Temple of Amenhotep IV, Egyptian temple in Karnak Temple Complex, Egypt.
The Temple of Amenhotep IV is an ancient Egyptian temple in Karnak, built by the pharaoh who later took the name Akhenaten. Unlike most temples in the complex, it was largely open to the sky rather than built around enclosed, darkened inner sanctuaries.
The temple was built in the 14th century BC, early in the reign of Amenhotep IV before he changed his name to Akhenaten and promoted the sun disk Aten above all other gods. After his death, later rulers had the temple taken apart stone by stone, reusing the blocks in other buildings across the complex.

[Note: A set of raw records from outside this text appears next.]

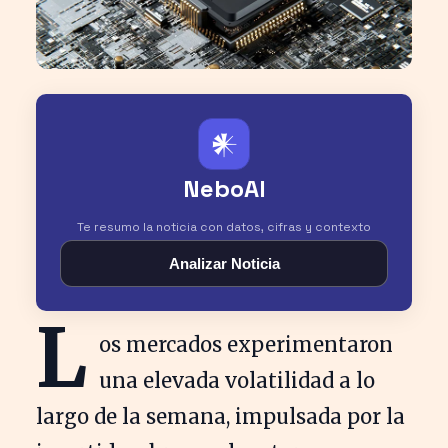
𒀭
NeboAI
Te resumo la noticia con datos, cifras y contexto
Analizar Noticia
L
os mercados experimentaron
una elevada volatilidad a lo
largo de la semana, impulsada por la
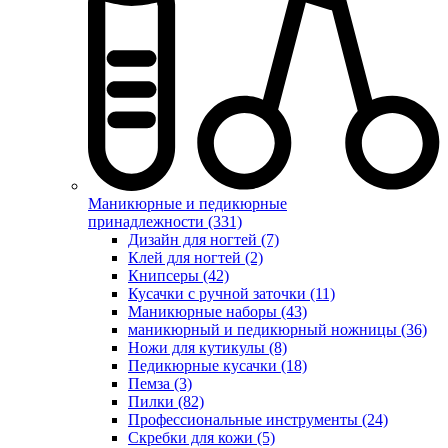
Маникюрные и педикюрные
принадлежности (331)
Дизайн для ногтей (7)
Клей для ногтей (2)
Книпсеры (42)
Кусачки с ручной заточки (11)
Маникюрные наборы (43)
маникюрный и педикюрный ножницы (36)
Ножи для кутикулы (8)
Педикюрные кусачки (18)
Пемза (3)
Пилки (82)
Профессиональные инструменты (24)
Скребки для кожи (5)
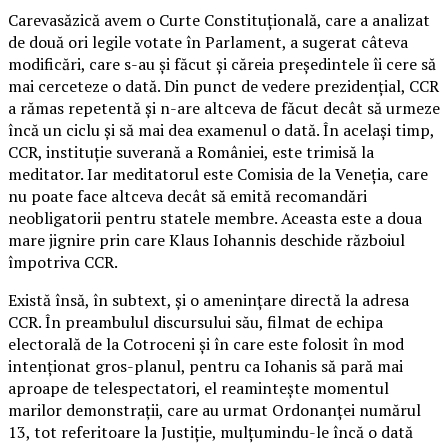
Carevasăzică avem o Curte Constituțională, care a analizat
de două ori legile votate în Parlament, a sugerat câteva
modificări, care s-au și făcut și căreia președintele îi cere să
mai cerceteze o dată. Din punct de vedere prezidențial, CCR
a rămas repetentă și n-are altceva de făcut decât să urmeze
încă un ciclu și să mai dea examenul o dată. În același timp,
CCR, instituție suverană a României, este trimisă la
meditator. Iar meditatorul este Comisia de la Veneția, care
nu poate face altceva decât să emită recomandări
neobligatorii pentru statele membre. Aceasta este a doua
mare jignire prin care Klaus Iohannis deschide războiul
împotriva CCR.
Există însă, în subtext, și o amenințare directă la adresa
CCR. În preambulul discursului său, filmat de echipa
electorală de la Cotroceni și în care este folosit în mod
intenționat gros-planul, pentru ca Iohanis să pară mai
aproape de telespectatori, el reamintește momentul
marilor demonstrații, care au urmat Ordonanței numărul
13, tot referitoare la Justiție, mulțumindu-le încă o dată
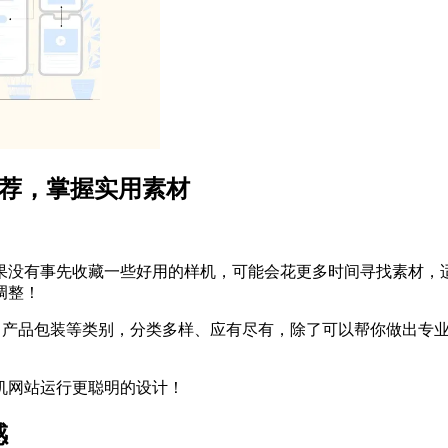
推荐，掌握实用素材
没有事先收藏一些好用的样机，可能会花更多时间寻找素材，适得
调整！
告素材、产品包装等类别，分类多样、应有尽有，除了可以帮你做出
机网站运行更聪明的设计！
感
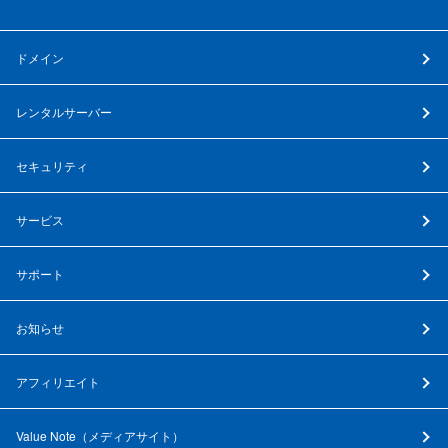
ドメイン
レンタルサーバー
セキュリティ
サービス
サポート
お知らせ
アフィリエイト
Value Note（
メディアサイト
）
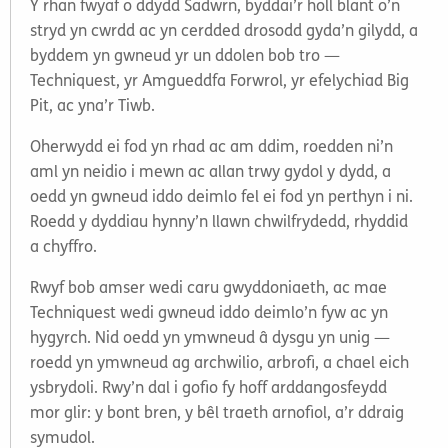
Y rhan fwyaf o ddydd Sadwrn, byddai’r holl blant o’n
stryd yn cwrdd ac yn cerdded drosodd gyda’n gilydd, a
byddem yn gwneud yr un ddolen bob tro —
Techniquest, yr Amgueddfa Forwrol, yr efelychiad Big
Pit, ac yna’r Tiwb.
Oherwydd ei fod yn rhad ac am ddim, roedden ni’n
aml yn neidio i mewn ac allan trwy gydol y dydd, a
oedd yn gwneud iddo deimlo fel ei fod yn perthyn i ni.
Roedd y dyddiau hynny’n llawn chwilfrydedd, rhyddid
a chyffro.
Rwyf bob amser wedi caru gwyddoniaeth, ac mae
Techniquest wedi gwneud iddo deimlo’n fyw ac yn
hygyrch. Nid oedd yn ymwneud â dysgu yn unig —
roedd yn ymwneud ag archwilio, arbrofi, a chael eich
ysbrydoli. Rwy’n dal i gofio fy hoff arddangosfeydd
mor glir: y bont bren, y bêl traeth arnofiol, a’r ddraig
symudol.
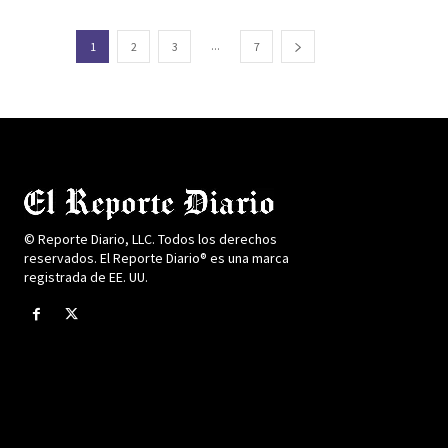
...
1
2
3
7
© Reporte Diario, LLC. Todos los derechos
reservados. El Reporte Diario® es una marca
registrada de EE. UU.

The temple served as a worship center for Aton, breaking away from the religious practices of earlier periods. Visitors can still observe traces of this shift reflected in the remaining structures today.
The site sits within the Karnak temple complex, reached through the main entrance on the east bank of the Nile in Luxor. Because active archaeological work is ongoing in parts of the area, it is worth checking in advance which sections are open to visitors on any given day.
The small stone blocks used to build the temple are known as talatat, a size chosen specifically so that one person could carry each block alone, speeding up construction considerably. Many of these blocks were later hidden inside the walls of other Karnak buildings, where they stayed out of sight for centuries before archaeologists began recovering them.